• _Exercise goal_:
Drop the pictures and repeat exactly from the "Segment regions of" line down to the last line of the entries below.

***** Records provided

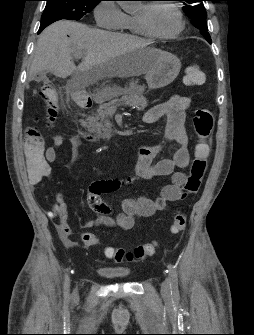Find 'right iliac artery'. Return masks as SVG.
Returning <instances> with one entry per match:
<instances>
[{"mask_svg":"<svg viewBox=\"0 0 254 335\" xmlns=\"http://www.w3.org/2000/svg\"><path fill=\"white\" fill-rule=\"evenodd\" d=\"M66 286L68 287L69 286V277H68V275L66 276Z\"/></svg>","mask_w":254,"mask_h":335,"instance_id":"obj_1","label":"right iliac artery"}]
</instances>
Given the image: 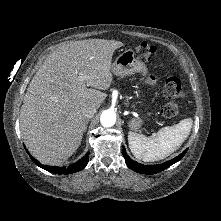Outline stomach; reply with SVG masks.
<instances>
[{
  "label": "stomach",
  "mask_w": 221,
  "mask_h": 221,
  "mask_svg": "<svg viewBox=\"0 0 221 221\" xmlns=\"http://www.w3.org/2000/svg\"><path fill=\"white\" fill-rule=\"evenodd\" d=\"M112 72L119 77L129 76L135 73L146 74L147 68L143 61L136 57L132 49L122 52L112 64ZM143 124L142 118H134L129 122V127L132 130H137Z\"/></svg>",
  "instance_id": "stomach-1"
}]
</instances>
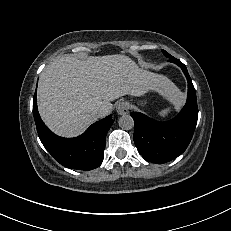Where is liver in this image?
<instances>
[{"label": "liver", "instance_id": "6515ba94", "mask_svg": "<svg viewBox=\"0 0 231 231\" xmlns=\"http://www.w3.org/2000/svg\"><path fill=\"white\" fill-rule=\"evenodd\" d=\"M149 89L162 95L176 92L165 76L143 70L129 57L115 54L79 60L63 55L46 66L37 89L38 110L57 135L76 137L97 121V110L112 111L111 101L141 96Z\"/></svg>", "mask_w": 231, "mask_h": 231}]
</instances>
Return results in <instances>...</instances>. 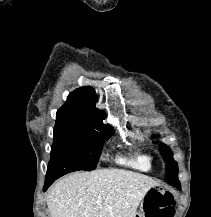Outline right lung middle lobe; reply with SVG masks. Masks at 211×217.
Instances as JSON below:
<instances>
[{"mask_svg": "<svg viewBox=\"0 0 211 217\" xmlns=\"http://www.w3.org/2000/svg\"><path fill=\"white\" fill-rule=\"evenodd\" d=\"M113 132L95 126L55 124L46 179L59 178L78 170H94L102 145Z\"/></svg>", "mask_w": 211, "mask_h": 217, "instance_id": "obj_1", "label": "right lung middle lobe"}]
</instances>
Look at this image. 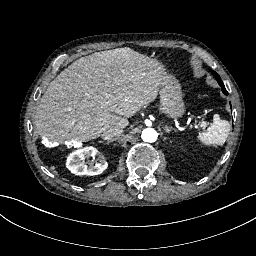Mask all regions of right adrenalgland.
I'll return each mask as SVG.
<instances>
[{
	"label": "right adrenal gland",
	"mask_w": 256,
	"mask_h": 256,
	"mask_svg": "<svg viewBox=\"0 0 256 256\" xmlns=\"http://www.w3.org/2000/svg\"><path fill=\"white\" fill-rule=\"evenodd\" d=\"M112 141H107L106 144H109ZM100 143H104V141H100Z\"/></svg>",
	"instance_id": "obj_1"
}]
</instances>
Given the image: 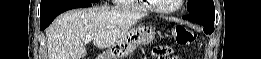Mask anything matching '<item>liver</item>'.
Here are the masks:
<instances>
[{"instance_id": "1", "label": "liver", "mask_w": 261, "mask_h": 59, "mask_svg": "<svg viewBox=\"0 0 261 59\" xmlns=\"http://www.w3.org/2000/svg\"><path fill=\"white\" fill-rule=\"evenodd\" d=\"M143 16L105 6L65 12L46 30L49 59H83L86 36L92 37L96 47L108 48Z\"/></svg>"}]
</instances>
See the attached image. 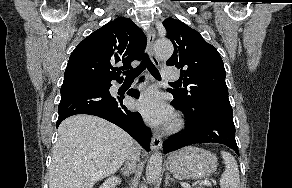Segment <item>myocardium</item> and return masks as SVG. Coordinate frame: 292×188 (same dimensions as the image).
Wrapping results in <instances>:
<instances>
[{"label":"myocardium","instance_id":"1","mask_svg":"<svg viewBox=\"0 0 292 188\" xmlns=\"http://www.w3.org/2000/svg\"><path fill=\"white\" fill-rule=\"evenodd\" d=\"M183 123L181 120H177L174 124V129H180L182 127Z\"/></svg>","mask_w":292,"mask_h":188}]
</instances>
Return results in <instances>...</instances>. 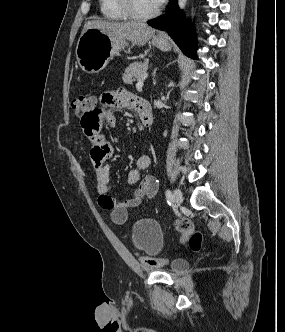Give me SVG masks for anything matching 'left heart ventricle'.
<instances>
[{
    "mask_svg": "<svg viewBox=\"0 0 285 332\" xmlns=\"http://www.w3.org/2000/svg\"><path fill=\"white\" fill-rule=\"evenodd\" d=\"M134 2L137 11L142 14L150 13L157 8L153 0H134Z\"/></svg>",
    "mask_w": 285,
    "mask_h": 332,
    "instance_id": "left-heart-ventricle-1",
    "label": "left heart ventricle"
}]
</instances>
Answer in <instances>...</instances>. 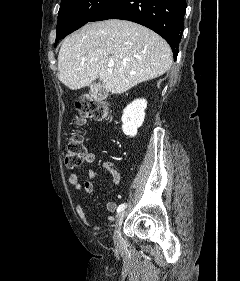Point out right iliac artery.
<instances>
[{
  "label": "right iliac artery",
  "instance_id": "right-iliac-artery-1",
  "mask_svg": "<svg viewBox=\"0 0 240 281\" xmlns=\"http://www.w3.org/2000/svg\"><path fill=\"white\" fill-rule=\"evenodd\" d=\"M125 208H126V204L123 203V204L118 206L117 212L119 213V212L123 211Z\"/></svg>",
  "mask_w": 240,
  "mask_h": 281
}]
</instances>
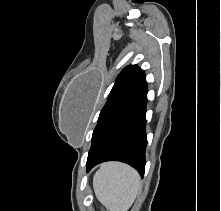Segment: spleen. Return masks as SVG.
I'll list each match as a JSON object with an SVG mask.
<instances>
[{
	"label": "spleen",
	"mask_w": 221,
	"mask_h": 211,
	"mask_svg": "<svg viewBox=\"0 0 221 211\" xmlns=\"http://www.w3.org/2000/svg\"><path fill=\"white\" fill-rule=\"evenodd\" d=\"M98 200L110 211H127L141 189L138 173L128 165L102 164L93 178Z\"/></svg>",
	"instance_id": "spleen-1"
}]
</instances>
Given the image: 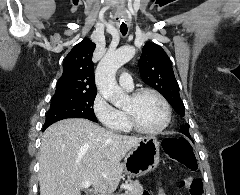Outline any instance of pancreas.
Wrapping results in <instances>:
<instances>
[{
	"instance_id": "obj_1",
	"label": "pancreas",
	"mask_w": 240,
	"mask_h": 195,
	"mask_svg": "<svg viewBox=\"0 0 240 195\" xmlns=\"http://www.w3.org/2000/svg\"><path fill=\"white\" fill-rule=\"evenodd\" d=\"M128 185H131L132 189H128V193H120V195H142L143 185L138 179H129Z\"/></svg>"
}]
</instances>
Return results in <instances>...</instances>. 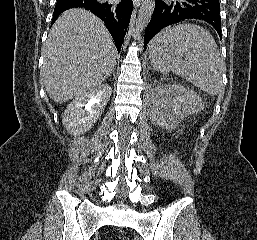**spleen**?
I'll return each mask as SVG.
<instances>
[{
    "label": "spleen",
    "mask_w": 257,
    "mask_h": 240,
    "mask_svg": "<svg viewBox=\"0 0 257 240\" xmlns=\"http://www.w3.org/2000/svg\"><path fill=\"white\" fill-rule=\"evenodd\" d=\"M149 57L160 73L172 71L210 95L223 90L224 61L214 38L201 26L180 24L163 29L150 43Z\"/></svg>",
    "instance_id": "3e777b00"
}]
</instances>
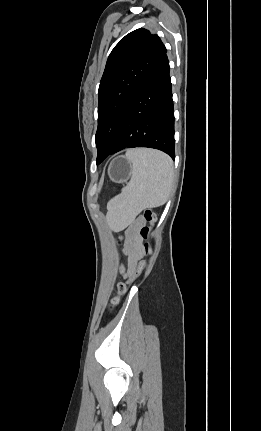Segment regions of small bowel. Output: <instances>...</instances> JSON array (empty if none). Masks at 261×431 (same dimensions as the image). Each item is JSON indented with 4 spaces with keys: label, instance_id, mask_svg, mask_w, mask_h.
<instances>
[{
    "label": "small bowel",
    "instance_id": "small-bowel-1",
    "mask_svg": "<svg viewBox=\"0 0 261 431\" xmlns=\"http://www.w3.org/2000/svg\"><path fill=\"white\" fill-rule=\"evenodd\" d=\"M143 220L141 218L136 219L128 229L129 245L127 252L129 254L127 269H122L124 275H131L135 271V260L140 253V235L139 232L143 227Z\"/></svg>",
    "mask_w": 261,
    "mask_h": 431
}]
</instances>
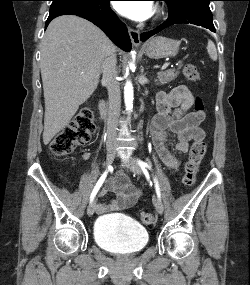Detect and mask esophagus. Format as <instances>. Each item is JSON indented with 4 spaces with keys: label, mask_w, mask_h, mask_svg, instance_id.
I'll list each match as a JSON object with an SVG mask.
<instances>
[{
    "label": "esophagus",
    "mask_w": 250,
    "mask_h": 285,
    "mask_svg": "<svg viewBox=\"0 0 250 285\" xmlns=\"http://www.w3.org/2000/svg\"><path fill=\"white\" fill-rule=\"evenodd\" d=\"M129 35L134 46L140 44V32L136 29L129 28Z\"/></svg>",
    "instance_id": "1"
}]
</instances>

**********

• _Problem solution_:
Segment regions of small bowel. Output: <instances>...</instances> JSON array (empty if none). Masks at 261×431 (same dimensions as the image). Each item is JSON indented with 4 spaces with keys: label, instance_id, mask_svg, mask_w, mask_h.
<instances>
[{
    "label": "small bowel",
    "instance_id": "small-bowel-1",
    "mask_svg": "<svg viewBox=\"0 0 261 431\" xmlns=\"http://www.w3.org/2000/svg\"><path fill=\"white\" fill-rule=\"evenodd\" d=\"M143 220L141 218L136 219L128 229L129 245L127 252L129 254L127 269H122L124 275H131L135 271V260L140 253V235L139 232L143 227Z\"/></svg>",
    "mask_w": 261,
    "mask_h": 431
}]
</instances>
Detect and mask esophagus. Format as <instances>. Each item is JSON indented with 4 spaces with keys: label, mask_w, mask_h, mask_svg, instance_id.
I'll list each match as a JSON object with an SVG mask.
<instances>
[{
    "label": "esophagus",
    "mask_w": 250,
    "mask_h": 285,
    "mask_svg": "<svg viewBox=\"0 0 250 285\" xmlns=\"http://www.w3.org/2000/svg\"><path fill=\"white\" fill-rule=\"evenodd\" d=\"M129 35L134 46L140 44V32L136 29L129 28Z\"/></svg>",
    "instance_id": "1"
}]
</instances>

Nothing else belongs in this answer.